[Dataset entries]
------

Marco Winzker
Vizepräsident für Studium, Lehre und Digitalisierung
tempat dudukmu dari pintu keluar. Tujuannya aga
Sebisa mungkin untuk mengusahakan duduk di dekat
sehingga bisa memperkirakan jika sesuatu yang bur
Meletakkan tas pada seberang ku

------

EXERCISE REQUIREMENTS ::
Your response needs to restate the lines above exactly.

RESULT BELOW ::
Marco Winzker
Vizepräsident für Studium, Lehre und Digitalisierung
tempat dudukmu dari pintu keluar. Tujuannya aga
Sebisa mungkin untuk mengusahakan duduk di dekat
sehingga bisa memperkirakan jika sesuatu yang bur
Meletakkan tas pada seberang ku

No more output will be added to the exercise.